Idiomatic "guaranteed-unique" identifiers in C++
Asked Answered
S

6

5

Is there an idiomatic C++ way to reserve and recycle identifiers that are guaranteed to be unique? My requirements are:

  1. Assuming there exists an ID not currently reserved, reserve_id(void) returns me that ID.
  2. In an unbroken sequence of reserve_id() calls, no single identifier will be returned twice
  3. There exists a function recycle(id_type) that returns an identifier to the available pool.

I have, for instance, seen Boost::Uuid, but a) I see no documentation which asserts the guaranteed uniqueness of two UUIDs and b) I'm constrained to an earlier version of Boost (1.40), for the time being. I could push to upgrade, if this were particularly perfect for the task.

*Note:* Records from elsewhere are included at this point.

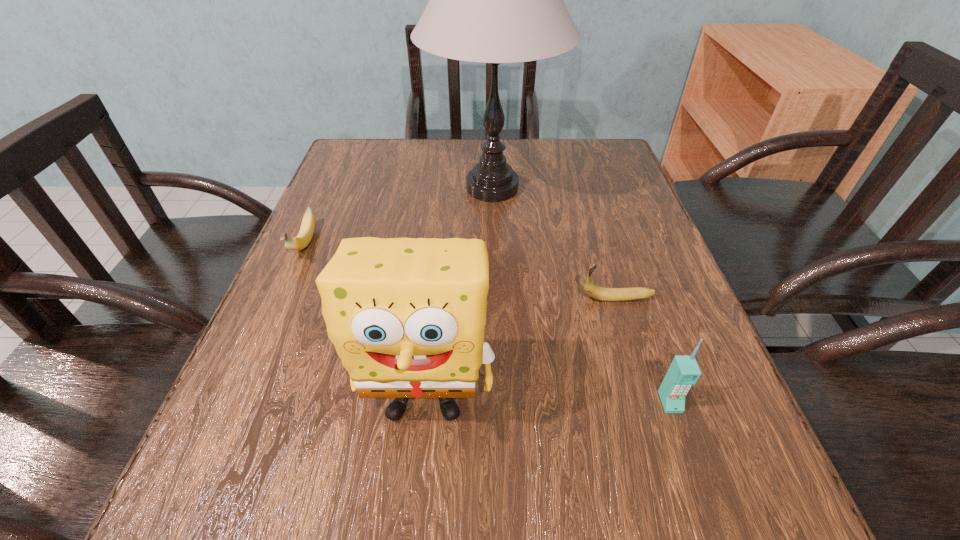 Locate an element on the screen. object that is the third closest to the lamp is located at coordinates (407, 316).

Image resolution: width=960 pixels, height=540 pixels. Identify the location of object that is the closest one to the nearer banana. (684, 371).

You are a GUI agent. You are given a task and a screenshot of the screen. Output one action in this format:
    pyautogui.click(x=<x>, y=<y>)
    Task: Click on the vacant space that satisfies the following two spatial constraints: 1. at the stem of the right banana; 2. on the face of the second tallest object
    The width and height of the screenshot is (960, 540).
    Given the screenshot: What is the action you would take?
    pyautogui.click(x=648, y=400)

You are a GUI agent. You are given a task and a screenshot of the screen. Output one action in this format:
    pyautogui.click(x=<x>, y=<y>)
    Task: Click on the free region that satisfies the following two spatial constraints: 1. at the stem of the third farthest object; 2. on the face of the sponge
    Image resolution: width=960 pixels, height=540 pixels.
    Given the screenshot: What is the action you would take?
    pyautogui.click(x=648, y=400) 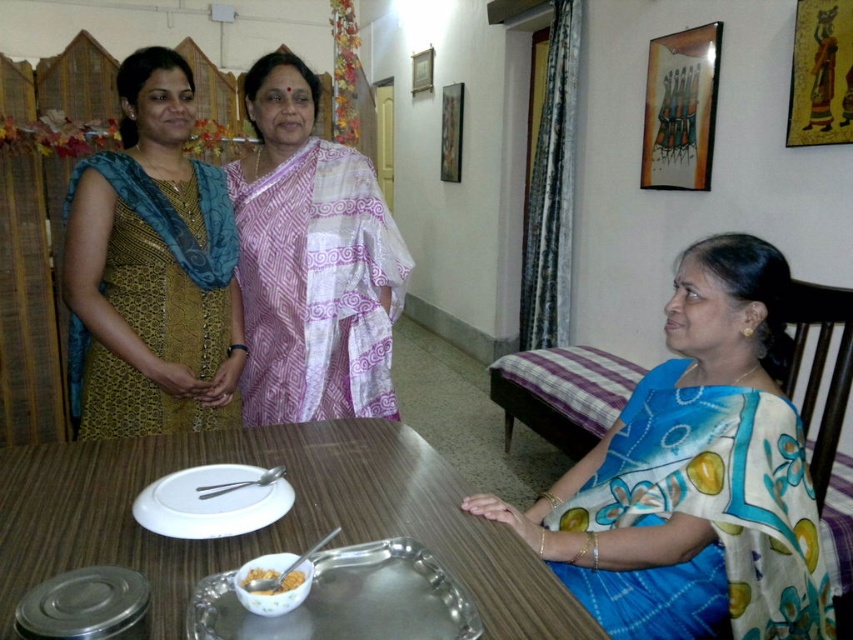 You are setting up a table for a small gathering and need to place the white matte plate at lower center and the white glossy bowl at lower center. According to the scene, which object should be placed to the left of the other?

The white matte plate at lower center should be placed to the left of the white glossy bowl at lower center as it is positioned on the left side of the bowl in the scene.

You are a guest at this gathering and want to place a small gift on the table without blocking the view of the matte gold dress at left. Where should you place it on the metallic silver tray at lower center?

Place the gift on the metallic silver tray at lower center towards the back edge so it doesn not block the view of the matte gold dress at left, since the tray is closer to you than the dress.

Slipnoose answered 14/4, 2011 at 8:49 Comment(11)
Your requirements aren't clear: as specified, you could sprintf("id%d", ++id) with a static id counter and it'd be good for a couple billion values, or return a std::string after += 'x' ;-). If in practice the values aren't exhausted, recycling could be a no-op, or you could create a deque<> and use it preferentially. What other constraints / expectations do you really have... on length, format, performance, cross-host uniqueness, cross-process-run uniqueness etc.? Or are we supposed to infer requirements akin to Boost::Uuid's purpose?Hindgut
To be clear, I am worried about integer wraparound, as I'm writing a long-running server. My chief concern is #2 above.Slipnoose
You could easily use unsigned 64 bit int, or even chain 2 with a simple if (!++low_order) ++high_order;...? That ought to be ok until the sun burns out....Hindgut
Its worth considering what "extremely unlikely" to duplicate means. wikipedia describes the chance for a 122bit random UUID "In other words, only after generating 1 billion UUIDs every second for the next 100 years, the probability of creating just one duplicate would be about 50%. The probability of one duplicate would be about 50% if every person on earth owns 600 million UUIDs." en.wikipedia.org/wiki/Universally_unique_identifier. IMO its more likely for hardware failure of some type to give you a duplicate in whatever carefully crafted code you use.Drive
@Michael Anderson: I seriously hope you are not in charge of designing airplanes, cars or nuclear things :-)Intensify
@Giovanni - I think its more likely that there are bugs in the CPU or compiler or something like that, than a collision happening with 122bits. But hey if you're really scared of such possibilities you can always double or tripple your number of bits... Then you're getting to the "generating billions of ids per nanosecond for the life of the universefor a 50% chance of a collision" kind of scale . - Its all a question of what is acceptable as "close enough to zero possibility". And if you say only true zero, them you're being academic and not practical.Drive
@Michael, you're assuming that you have a good random number generator. I don't know if that is a fair assumption unless you use a special library.Checkrow
@edA-qa mort-ora-y: you can use boost::random_device as the source for boost::uuids::random_generator.Tupper
Okay okay okay! Y'all have convinced me that UUIDs are fine. :) I'll probably do a Patricia Tree kind of thing to shorten them in log files.Slipnoose
It is kind of implicit, but perhaps you can state the requirements to the following: The identifiers have to be unique only for the running process. If you restart the process, it can repeat the identifiers? If two server executables run at the same time, they can generate the same identifiers? The ids do not have to be recycled, they can also be discarded? How many are typically generated? 1 per second? 1 billion per second? Is there a size limit? Is there a multithreading performance requirement (no blocking)?Geraint
Use a large number (256 bits), some bits for thread number; just increment the previous number for each thread with each call. The number is so large that it never overflows. No need for UUID, hashing and similar shenanigans.Geraint
S
3

I think you've already solved this problem for most practical purposes by finding Boost::Uuid, with the exception of your requirement to recycle identifiers already generated.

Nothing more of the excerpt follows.